Depiction of a thing is not examination of a thing, though. Two decades after pay TV networks, led by HBO, set the cultural controls for the heart of male darkness, the template of flawed, conflicted, harassed males has become so embedded that it’s worth asking how far into those irrational agonies it can actually now dig. Compared to the hysterical wish-fulfilment of 24, this new Jack Ryan series is the hangover after the binge, morbidly certain that history is doomed to repeat endlessly whether or not foreign bones are broken and rendition made extraordinary. Most of its characters are clad in a host of familiar signifiers, too many to match the despair of the topic, and the writing of Ryan himself is as prosaic as it gets.

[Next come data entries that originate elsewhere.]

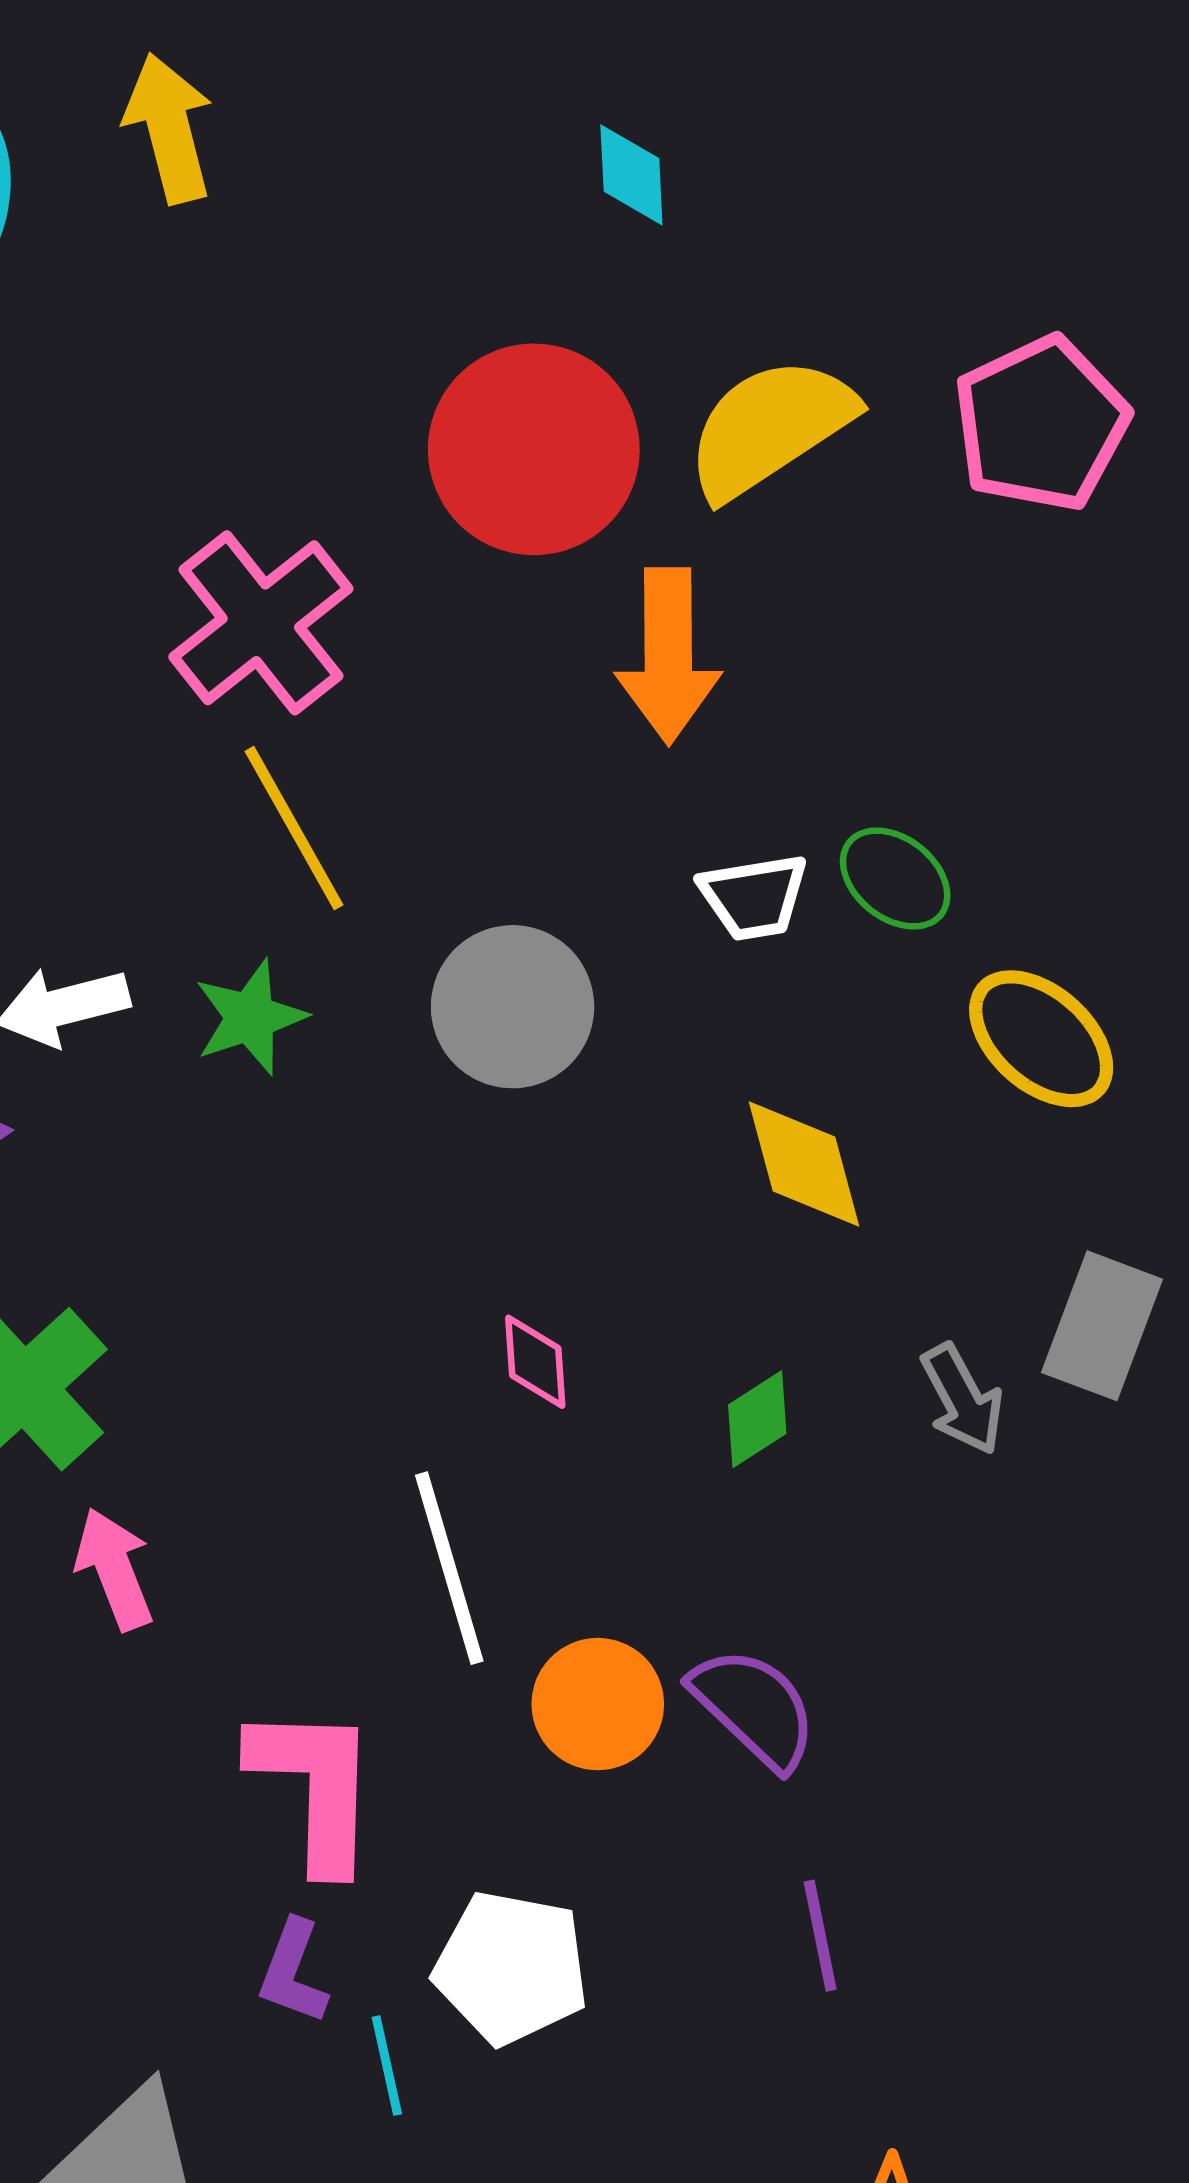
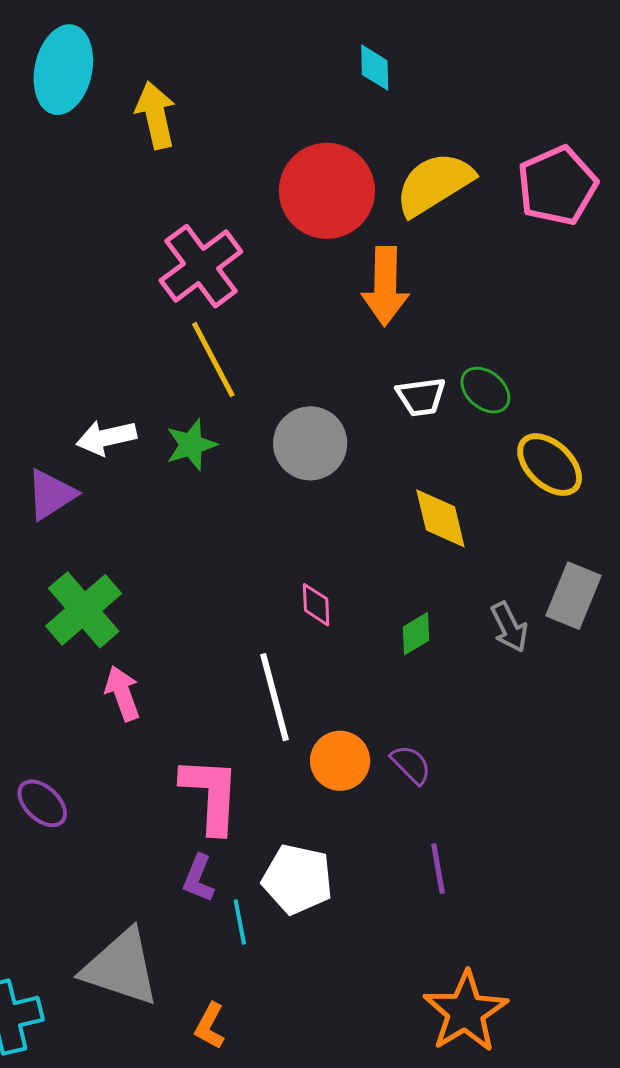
yellow arrow: (169, 128) -> (156, 115), moved
purple semicircle: (754, 1708) -> (411, 764), size x0.7

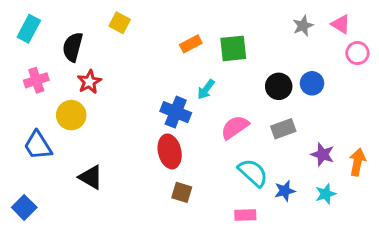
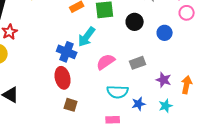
blue circle: (312, 83) -> (165, 33), moved
black circle: (279, 86) -> (135, 22), moved
cyan arrow: (206, 89) -> (87, 37), size x1.5
cyan semicircle: (253, 173) -> (118, 92), turned 140

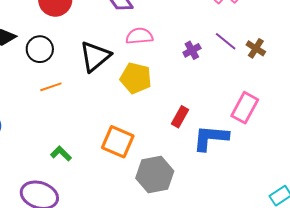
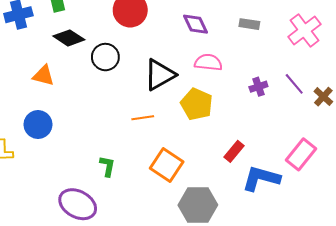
orange line: (51, 87) -> (143, 118), moved
green L-shape: (61, 154) -> (107, 166), turned 45

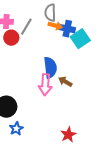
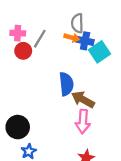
gray semicircle: (50, 13) -> (77, 23), moved
brown arrow: (65, 82) -> (83, 99), size x1.5
pink arrow: (45, 85) -> (83, 122), moved

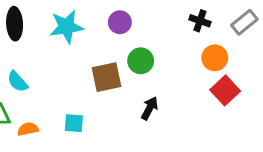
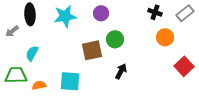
cyan semicircle: (18, 82) -> (32, 53), turned 70
red square: (225, 90) -> (184, 66), moved
cyan square: (74, 123) -> (70, 81), size x1.5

If art has a role in understanding 21st century terrorism as a step towards making it extinct – and we had all better hope that it does – those understandings might not come from the organised sanity of TV procedurals and their faith in cause and effect, but from something that recognises the mental hysteria involved in killing one thousand people you don’t know, or the equal psychic bedlam of quenching that impulse at source. Season three of David Lynch’s Twin Peaks remains unmatched in its grasp of this madness and the irrationality of masculine violence, which is why that show is a legitimate heir to 20 years of less surreal television series digging into difficult men. Tom Clancy’s Jack Ryan is too earthbound to investigate its own topic to any similar extent, and possibly not that interested in doing so either. It’s as comfortable as The Hunt for Red October was with the theory that an analyst with a bad back catching a lucky break is a workable anti-terrorism solution, but that sounds a lot less convincing now than it did then.